| Supplied material |

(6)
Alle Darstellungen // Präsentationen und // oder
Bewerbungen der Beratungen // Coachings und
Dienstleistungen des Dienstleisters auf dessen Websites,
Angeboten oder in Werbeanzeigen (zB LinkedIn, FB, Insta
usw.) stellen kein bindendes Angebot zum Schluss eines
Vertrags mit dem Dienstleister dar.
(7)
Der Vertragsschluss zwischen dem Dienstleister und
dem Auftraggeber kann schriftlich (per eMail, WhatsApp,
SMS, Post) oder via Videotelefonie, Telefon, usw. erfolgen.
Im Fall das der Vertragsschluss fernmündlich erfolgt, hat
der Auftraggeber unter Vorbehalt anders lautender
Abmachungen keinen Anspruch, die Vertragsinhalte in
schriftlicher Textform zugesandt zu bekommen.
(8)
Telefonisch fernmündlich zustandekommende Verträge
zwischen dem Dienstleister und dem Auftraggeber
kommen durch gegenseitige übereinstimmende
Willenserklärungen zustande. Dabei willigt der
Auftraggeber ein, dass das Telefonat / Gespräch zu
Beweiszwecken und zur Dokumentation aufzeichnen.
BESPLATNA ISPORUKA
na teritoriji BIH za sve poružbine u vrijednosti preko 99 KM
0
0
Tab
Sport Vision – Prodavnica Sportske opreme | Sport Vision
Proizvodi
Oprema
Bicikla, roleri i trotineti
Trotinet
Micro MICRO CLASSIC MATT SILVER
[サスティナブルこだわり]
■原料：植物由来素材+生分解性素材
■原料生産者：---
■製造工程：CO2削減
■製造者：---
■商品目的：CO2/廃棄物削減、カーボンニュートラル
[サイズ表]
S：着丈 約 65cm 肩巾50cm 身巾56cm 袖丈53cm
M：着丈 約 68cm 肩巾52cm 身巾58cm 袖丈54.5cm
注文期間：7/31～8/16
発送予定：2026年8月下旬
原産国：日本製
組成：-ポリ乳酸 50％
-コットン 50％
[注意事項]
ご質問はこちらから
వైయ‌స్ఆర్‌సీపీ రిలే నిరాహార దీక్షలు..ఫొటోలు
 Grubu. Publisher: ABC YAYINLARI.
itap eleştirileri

| About this exercise |
Starting with the line with "zwischen dem Dienstleister und dem" above and going on through the line with "BESPLATNA ISPORUKA", transcribe every line exactly, both ends included, and add nothing.

| Task result |
zwischen dem Dienstleister und dem Auftraggeber
kommen durch gegenseitige übereinstimmende
Willenserklärungen zustande. Dabei willigt der
Auftraggeber ein, dass das Telefonat / Gespräch zu
Beweiszwecken und zur Dokumentation aufzeichnen.
BESPLATNA ISPORUKA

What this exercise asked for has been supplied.